Advertisement
Bradley Cooper, il ruolo dell'anno

Intervista al protagonista de Il lato positivo, candidato a 8 premi Oscar.
di Marianna Cappi

In foto l'attore Bradley Cooper in una scena del film.
Bradley Cooper (49 anni) 5 gennaio 1975, Filadelfia (Pennsylvania - USA) - Capricorno. Interpreta Pat Solitano nel film di David O. Russell Il lato positivo - Silver Linings Playbook.

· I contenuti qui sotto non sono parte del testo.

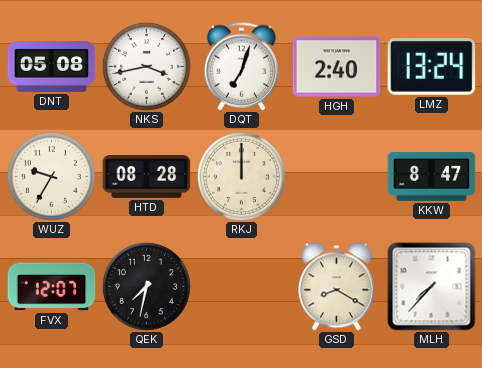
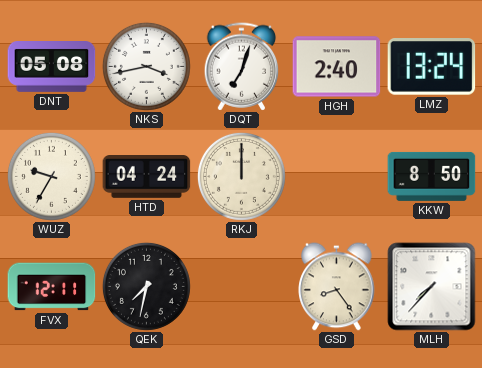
HTD: 08:28 -> 04:24
KKW: 8:47 -> 8:50
FVX: 12:07 -> 12:11
GSD: 8:20 -> 8:24
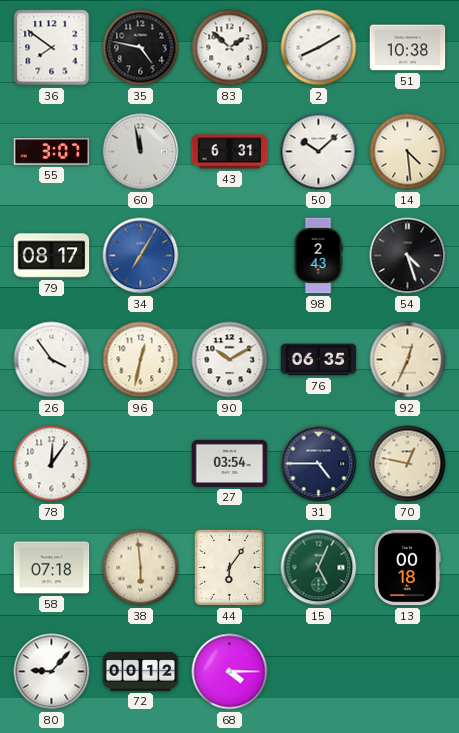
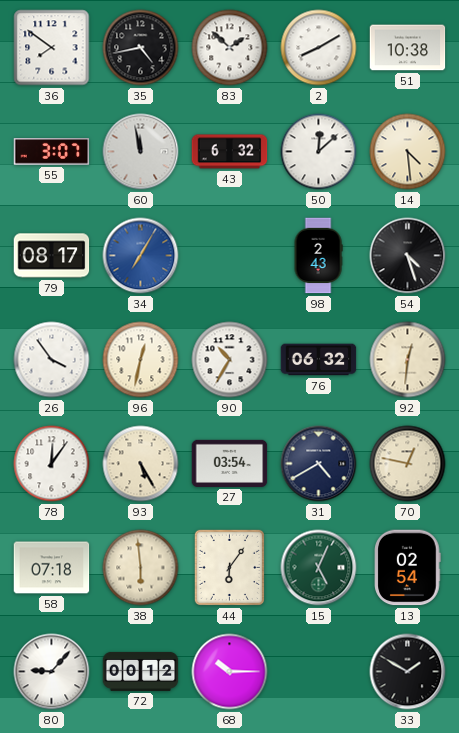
35: 4:47 -> 4:43
43: 6:31 -> 6:32
50: 10:08 -> 12:08
90: 10:10 -> 10:35
76: 06:35 -> 06:32
92: 12:34 -> 12:31
93: none -> 5:25
31: 4:45 -> 4:40
13: 00:18 -> 02:54
68: 4:15 -> 10:15
33: none -> 1:50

lunedì 18 febbraio 2013 - Incontri

Bradley Cooper ha i nonni italiani, la passione per la cucina e il talento per la recitazione. Alias lo aveva reso popolare tra gli ammiratori della serie televisiva, ma è con Una notte da leoni che ha trovato il successo al cinema, un successo inaspettato e grande, grazie al quale avrebbe potuto vivere di rendita, continuando ad interpretare commedie brillanti. Ma gli è stato offerto il ruolo di Pat Solitano ne Il lato positivo, ragazzo bipolare che lotta per rifarsi una vita dopo aver perso il controllo e scontato un ricovero in una clinica psichiatrica, e Bradley ha detto sì. Ora, per quel ruolo, è candidato all'Oscar.

Nel film affronti diversi registri interpretativi, dal comico al drammatico. Come hai lavorato a questi cambi di tono?
È qualcosa che avevamo ben presente e che era molto importante: dovevo muovermi con la stessa velocità di una macchina sportiva, con fulminei cambi di marcia. Non è stato facile piangere e gridare e ridere nell'arco di un tempo brevissimo, è difficile farlo e farlo sentire vero, spontaneo, non recitato. Siamo stati fortunati nel riuscirci. O forse non è stata fortuna, ma è stato il fatto che abbiamo lavorato con un regista fantastico, capace di mettere assieme un gruppo di attori che sapeva poteva rendere possibile questa magia. Perché mentre lavoravamo, ci sentivamo vivi e gratificati, ed è stato meraviglioso per me avere questa parte e recitare con un gruppo di attori così talentuosi.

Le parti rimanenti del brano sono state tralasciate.